Thomas: No good reason to shield Saudis from scrutiny
The Mafia, in its heyday, ran lucrative protection rackets. Pay them and your business would be kept safe from "unforeseen" threats. Don't pay them and your business might go up in smoke with you inside.
Today, things are more sophisticated.
The New York Times reports that Saudi Arabia, playing the role of Mafia extortionist, has threatened to "...sell off hundreds of billions of dollars' worth of American assets held by the kingdom if Congress passes a bill that would allow the Saudi government to be held responsible in American courts for any role in the Sept. 11, 2001, attacks."
The Saudis are estimated to hold about $750 billion in treasury securities and other assets in the U.S. and the concern is that they might sell them before American courts could impose a freeze. The Obama administration opposes the bill, saying it could potentially open the kingdom to lawsuits from relatives of the dead and injured. So?
Why do the Saudis oppose this bill, which enjoys bipartisan support? Could it be because, as many believe, they helped facilitate the greatest mass murder in American history? Fifteen of the 19 men involved in the terrorist plot were Saudi citizens and that country promotes the most extreme form of Islam known as Wahhabism.
Adding to the suspicion that there is more to be learned about Saudi Arabia's role are 28 pages contained in the 9-11 Commission's report censored by the Bush administration for "national security reasons." Need more? According to government documents obtained by Judicial Watch, "160 subjects of the Kingdom of Saudi Arabia, including but not limited to members of the House of Saud and/or members of the bin Laden family fled the U.S. (on chartered planes when all other aircraft were grounded) between September 11, 2001 and September 15, 2001."
In an April 10 appearance on the CBS program "60 Minutes," former Florida Democratic Sen. Bob Graham, who chaired the Senate Select Committee on Intelligence at the time the report was being written, said: "I think it is implausible to believe that 19 people, most of whom didn't speak English, most of whom had never been in the United States before, many of whom didn't have a high school education, could've carried out such a complicated task without some support from within the United States."
Graham thinks the hijackers received active support and guidance from rich Saudis, Saudi charities and top members of the Saudi government.
This is a matter that is easily resolved by releasing the 28 pages. The relatives of the dead have a right to know who funded the terrorist attack that killed their loved ones. Justice demands it and if compensation is awarded, the Saudis, who have made billions from oil sales to the West, can afford it.
The intent of the Senate bill is to clarify the immunity normally given to foreign governments. It says such immunity should not apply when nations are found culpable of committing terrorist attacks that kill Americans on U.S. soil.

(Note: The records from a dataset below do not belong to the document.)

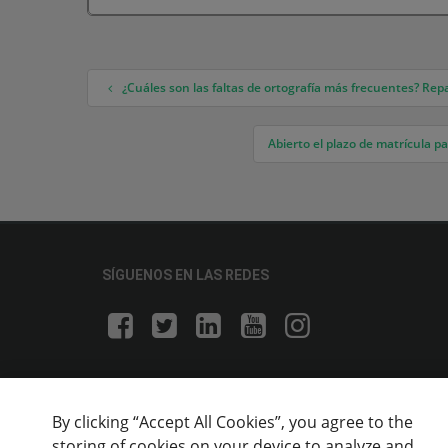
¿Cuáles son las faltas de ortografía más frecuentes? Rep
Navegación de entradas
Abierto el plazo de matrícula 
SÍGUENOS EN LAS REDES
By clicking “Accept All Cookies”, you agree to the
storing of cookies on your device to analyze and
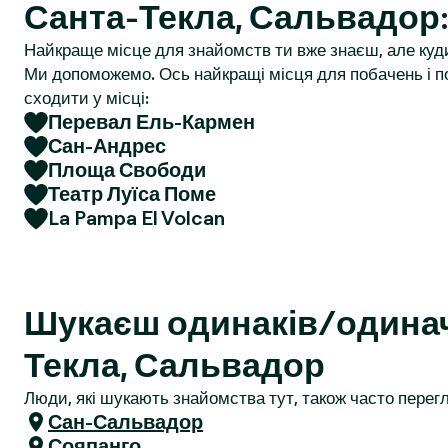
Санта-Текла, Сальвадор
r
Найкраще місце для знайомств ти вже знаєш, але куд
Ми допоможемо. Ось найкращі місця для побачень і по
сходити у місці:
Перевал Ель-Кармен
Сан-Андрес
Площа Свободи
Театр Луїса Поме
La Pampa El Volcan
Шукаєш одинаків/одинач
Текла, Сальвадор
Люди, які шукають знайомства тут, також часто перегл
Сан-Сальвадор
Сояпанго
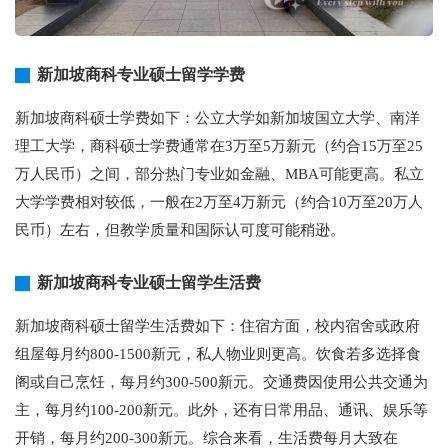
新加坡商科专业硕士留学学费
新加坡商科硕士学费如下：公立大学如新加坡国立大学、南洋
理工大学，商科硕士学费通常在3万至5万新元（约合15万至25
万人民币）之间，部分热门专业如金融、MBA可能更高。私立
大学学费相对较低，一般在2万至4万新元（约合10万至20万人
民币）左右，但教学质量和国际认可度可能稍逊。
新加坡商科专业硕士留学生活费
新加坡商科硕士留学生活费如下：住宿方面，校内宿舍或政府
组屋每月约800-1500新元，私人物业则更高。饮食若多选择食
阁或自己烹饪，每月约300-500新元。交通费因使用公共交通为
主，每月约100-200新元。此外，还有日常用品、通讯、娱乐等
开销，每月约200-300新元。综合来看，生活费每月大致在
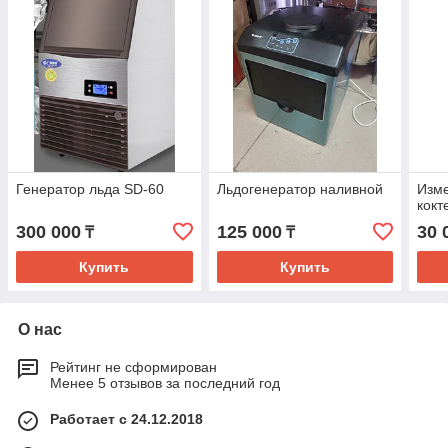
Генератор льда SD-60
Льдогенератор наливной
Изме
кокт
300 000
125 000
30 
₸
₸
Купить
Купить
О нас
Рейтинг не сформирован
Менее 5 отзывов за последний год
Работает с 24.12.2018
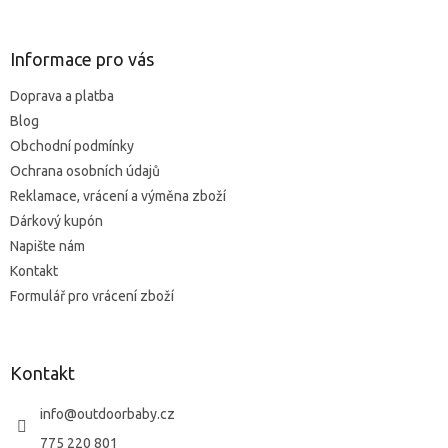
hvězdiček.
á
p
a
Informace pro vás
t
Doprava a platba
í
Blog
Obchodní podmínky
Ochrana osobních údajů
Reklamace, vrácení a výměna zboží
Dárkový kupón
Napište nám
Kontakt
Formulář pro vrácení zboží
Kontakt
info
@
outdoorbaby.cz
775 220 801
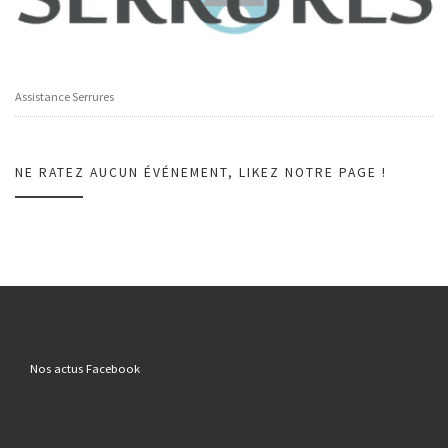
Assistance Serrures
NE RATEZ AUCUN ÉVÉNEMENT, LIKEZ NOTRE PAGE !
Nos actus Facebook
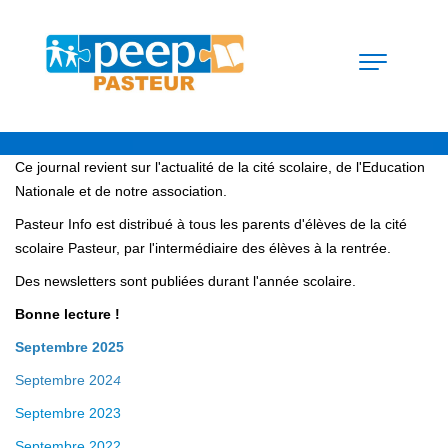
Ce journal revient sur l'actualité de la cité scolaire, de l'Education
Nationale et de notre association.
Pasteur Info est distribué à tous les parents d'élèves de la cité
scolaire Pasteur, par l'intermédiaire des élèves à la rentrée.
Des newsletters sont publiées durant l'année scolaire.
Bonne lecture !
Septembre 2025
Septembre 202
4
Septembre 2023
Septembre 2022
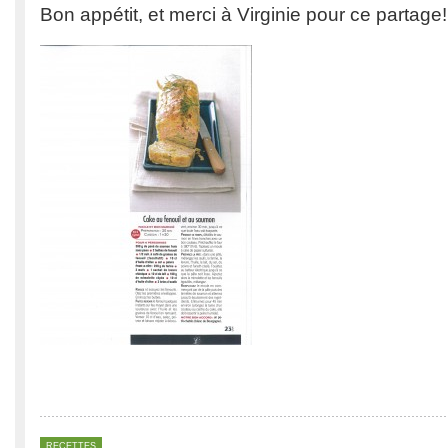
Bon appétit, et merci à Virginie pour ce partage!
RECETTES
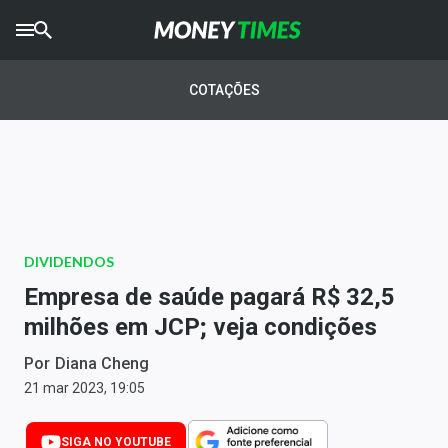
CRYPTO
TIMES
COTAÇÕES
AGRO
TIMES
Ibovespa
Giro do Mercado
DIVIDENDOS
Newsletters
Empresa de saúde pagará R$ 32,5
Money Trader
milhões em JCP; veja condições
Anuncie
Por
Diana Cheng
21 mar 2023, 19:05
Últimas Notícias
SIGA NO YOUTUBE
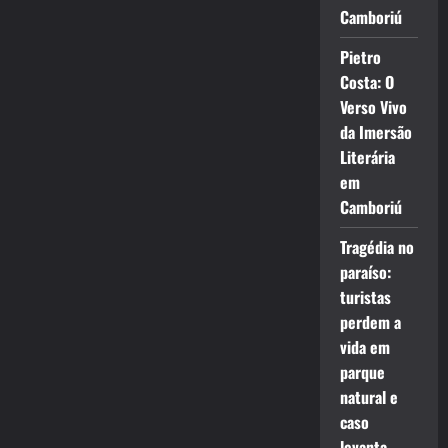
Camboriú
Pietro
Costa: O
Verso Vivo
da Imersão
Literária
em
Camboriú
Tragédia no
paraíso:
turistas
perdem a
vida em
parque
natural e
caso
levanta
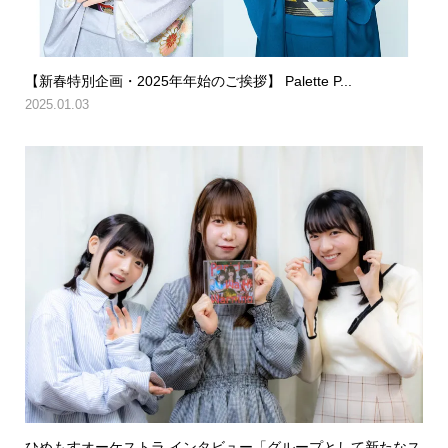
【新春特別企画・2025年年始のご挨拶】 Palette P...
2025.01.03
ひめもすオーケストラ インタビュー「グループとして新たなス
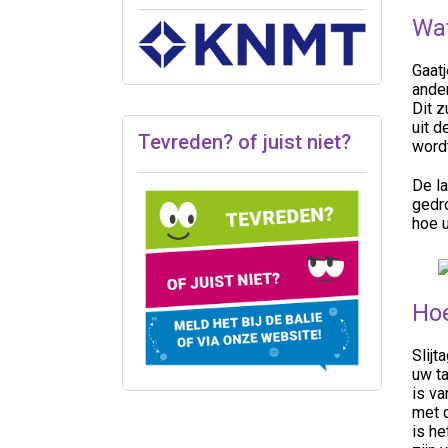
Wat
Gaat
ander
Dit z
uit d
Tevreden? of juist niet?
word
De la
gedro
hoe 
Hoe
Slijt
uw ta
is va
met d
is he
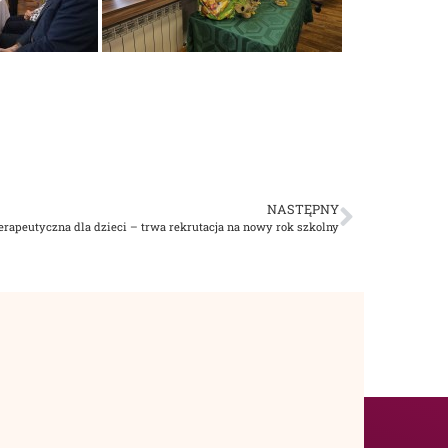
NASTĘPNY
erapeutyczna dla dzieci – trwa rekrutacja na nowy rok szkolny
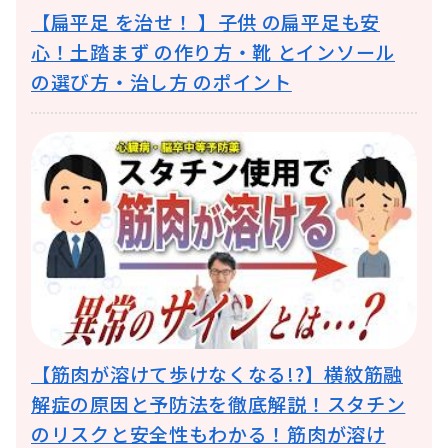
【扁平足 を治せ！ 】子供 の扁平足も安
心！土踏まず の作り方・靴 とインソール
の選び方・治し方 のポイント
【筋肉が溶けて歩けなくなる!?】横紋筋融
解症の原因と予防法を徹底解説！スタチン
のリスクと安全性もわかる！筋肉が溶け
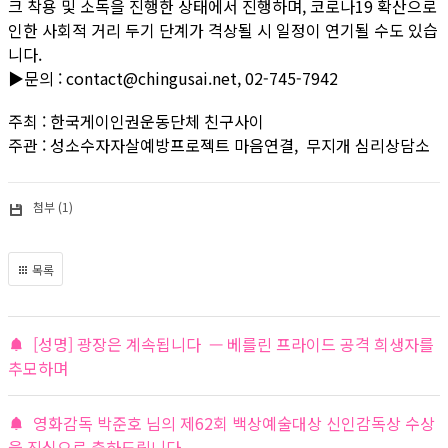
크 착용 및 소독을 진행한 상태에서 진행하며, 코로나19 확산으로
인한 사회적 거리 두기 단계가 격상될 시 일정이 연기될 수도 있습
니다.
▶문의 : contact@chingusai.net, 02-745-7942
주최 : 한국게이인권운동단체 친구사이
주관 : 성소수자자살예방프로젝트 마음연결, 무지개 심리상담소
첨부 (1)
목록
[성명] 광장은 계속됩니다 — 베를린 프라이드 공격 희생자를
추모하며
영화감독 박준호 님의 제62회 백상예술대상 신인감독상 수상
을 진심으로 축하드립니다.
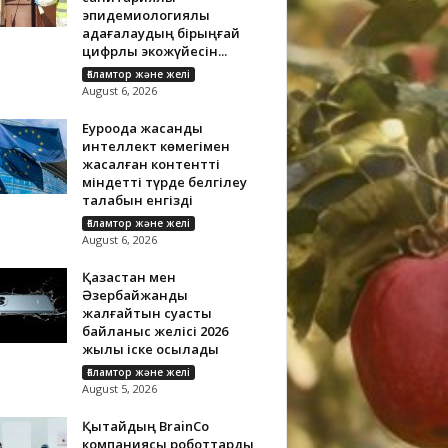
эпидемиологиялық
қадағалаудың бірыңғай
цифрлық экожүйесін...
Ғаламтор және желі
August 6, 2026
Еуроодақ жасанды
интеллект көмегімен
жасалған контентті
міндетті түрде белгілеу
талабын енгізді
Ғаламтор және желі
August 6, 2026
Қазақстан мен
Әзербайжанды
жалғайтын суасты
байланыс желісі 2026
жылы іске қосылады
Ғаламтор және желі
August 5, 2026
Қытайдың BrainCo
компаниясы роботтарды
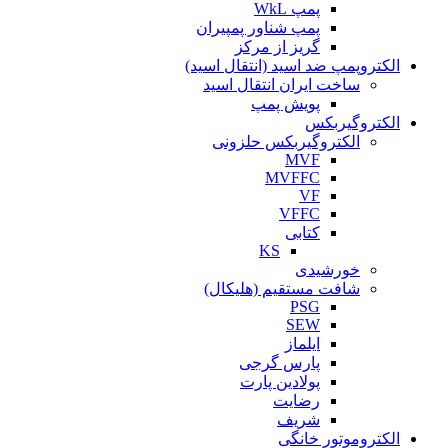
پمپ WkL
پمپ شناور پمپیران
گریز از مرکز
الکتروپمپ ضد اسید (انتقال اسید)
ساخت ایران انتقال اسید
پویش پمپ
الکتروگیربکس
الکتروگیربکس حلزونی
MVF
MVFFC
VF
VFFC
کتابی
KS
خورشیدی
شافت مستقیم (هلیکال)
PSG
SEW
ایلماز
پارس گرجی
پولادین پارت
رضایت
شریف
الکتروموتور خانگی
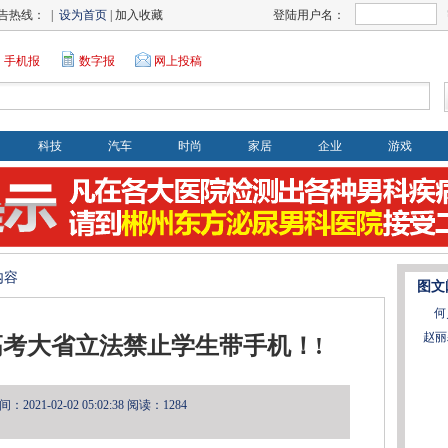
告热线： |
设为首页
| 加入收藏
登陆用户名：
手机报
数字报
网上投稿
科技
汽车
时尚
家居
企业
游戏
内容
图文
何
赵丽
考大省立法禁止学生带手机！!
2021-02-02 05:02:38
阅读：1284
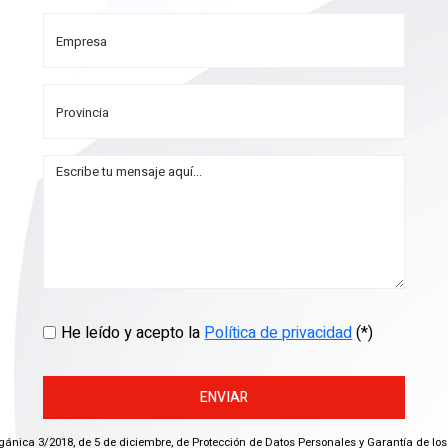
He leído y acepto la
Política de privacidad
(*)
ENVIAR
gánica 3/2018, de 5 de diciembre, de Protección de Datos Personales y Garantía de los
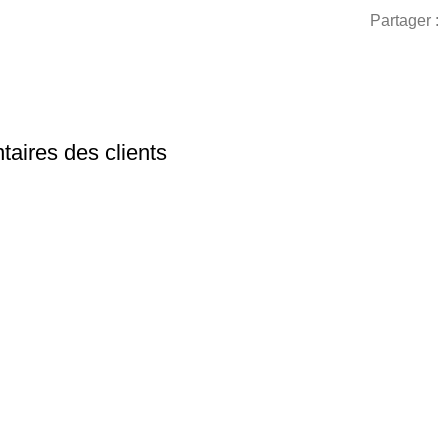
Partager :
aires des clients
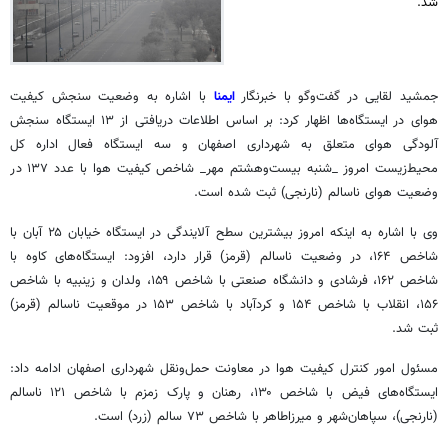
شد.
جمشید
لقایی
در گفت‌وگو با خبرنگار
ایمنا
با اشاره به وضعیت سنجش کیفیت
هوای در ایستگاه‌ها اظهار کرد: بر اساس اطلاعات دریافتی از ۱۳ ایستگاه سنجش
آلودگی هوای متعلق به شهرداری اصفهان و سه ایستگاه فعال اداره کل
محیط‌زیست امروز _شنبه بیست‌وهشتم مهر_ شاخص کیفیت هوا با عدد ۱۳۷ در
وضعیت هوای ناسالم (نارنجی) ثبت شده است.
وی با اشاره به اینکه امروز بیشترین سطح آلایندگی در ایستگاه خیابان ۲۵ آبان با
شاخص ۱۶۴، در وضعیت ناسالم (قرمز) قرار دارد، افزود: ایستگاه‌های کاوه با
شاخص ۱۶۲، فرشادی و دانشگاه صنعتی با شاخص ۱۵۹، ولدان و زینبیه با شاخص
۱۵۶، انقلاب با شاخص ۱۵۴ و کردآباد با شاخص ۱۵۳ در موقعیت ناسالم (قرمز)
ثبت شد.
مسئول امور کنترل کیفیت هوا در معاونت حمل‌ونقل شهرداری اصفهان ادامه داد:
ایستگاه‌های فیض با شاخص ۱۳۰، رهنان و پارک زمزم با شاخص ۱۲۱ ناسالم
(نارنجی)، سپاهان‌شهر و میرزاطاهر با شاخص ۷۳ سالم (زرد) است.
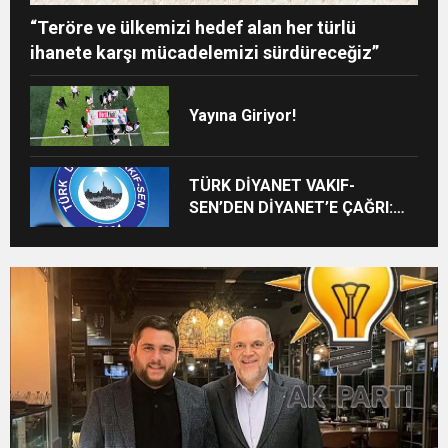
“Teröre ve ülkemizi hedef alan her türlü
ihanete karşı mücadelemizi sürdüreceğiz”
Yayına Giriyor!
TÜRK DİYANET VAKIF-
SEN’DEN DİYANET’E ÇAĞRI:
“20 BİNİ AŞKIN BOŞ KADRO
VARKEN BAŞARILI GENÇLER
BEKLETİLMEMELİ”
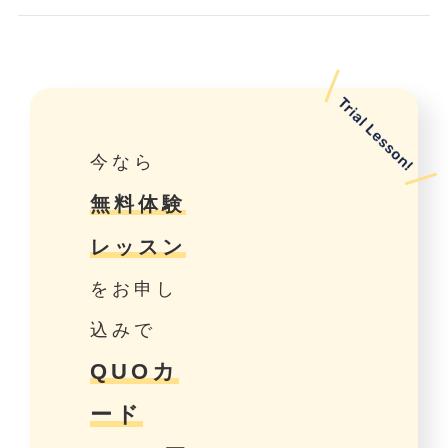
今なら
無料体験
レッスン
をお申し
込みで
QUOカ
ード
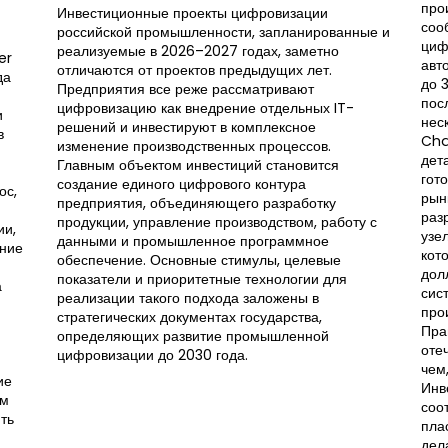
про
Инвестиционные проекты цифровизации
соо
российской промышленности, запланированные и
циф
реализуемые в 2026–2027 годах, заметно
er
авт
отличаются от проектов предыдущих лет.
да
до 
Предприятия все реже рассматривают
пос
цифровизацию как внедрение отдельных IT-
и
нес
решений и инвестируют в комплексное
в
Cha
изменение производственных процессов.
дет
Главным объектом инвестиций становится
гот
создание единого цифрового контура
ос,
рын
предприятия, объединяющего разработку
раз
продукции, управление производством, работу с
ии,
узе
данными и промышленное программное
ение
кот
обеспечение. Основные стимулы, целевые
дол
показатели и приоритетные технологии для
а
сис
реализации такого подхода заложены в
про
стратегических документах государства,
Пра
определяющих развитие промышленной
оте
цифровизации до 2030 года.
чем
ие
Инв
ем
соо
ть
пла
дел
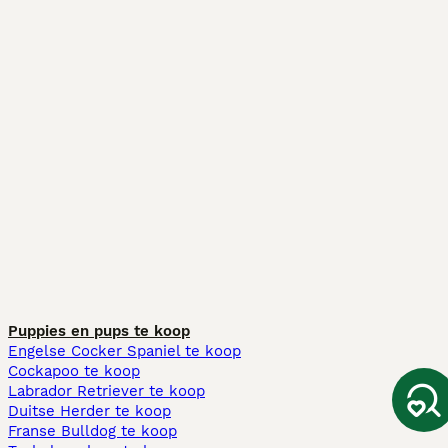
Puppies en pups te koop
Engelse Cocker Spaniel te koop
Cockapoo te koop
Labrador Retriever te koop
Duitse Herder te koop
Franse Bulldog te koop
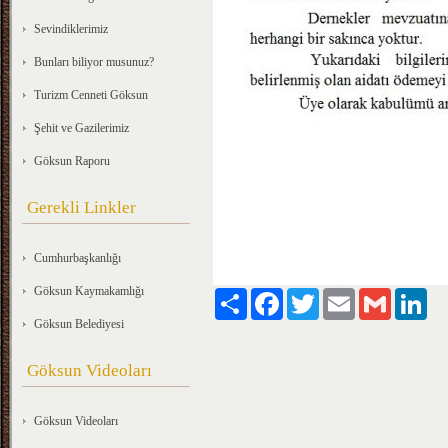
Sevindiklerimiz
Bunları biliyor musunuz?
Turizm Cenneti Göksun
Şehit ve Gazilerimiz
Göksun Raporu
Gerekli Linkler
Cumhurbaşkanlığı
Göksun Kaymakamlığı
Paylaş
Facebook
Twitter
Email
Gmail
Lin
Göksun Belediyesi
Göksun Videoları
Göksun Videoları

The Obama administration claims that weakening the immunity law could put U.S. corporations, the American government and its citizens at legal risk because other nations might retaliate with similar legislation. The difference is that U.S. citizens are not hijacking planes and committing mass murder in other countries. The bill's sponsors, notes The New York Times, "have said that the legislation is purposely drawn very narrowly - involving only attacks on American soil - to reduce the prospect that other nations might try to fight back."
For too long Republican and Democratic administrations have ignored the actions and teachings of Saudi Arabia, including textbooks used in Islamic schools that denigrate Jews and other "infidels" and the building of mosques that some imams are using to spread hate and recruit suicide bombers.
This bipartisan bill should pass, and if the president vetoes it, he should explain his reason to the families of the dead.
Cal Thomas is a syndicated columnist.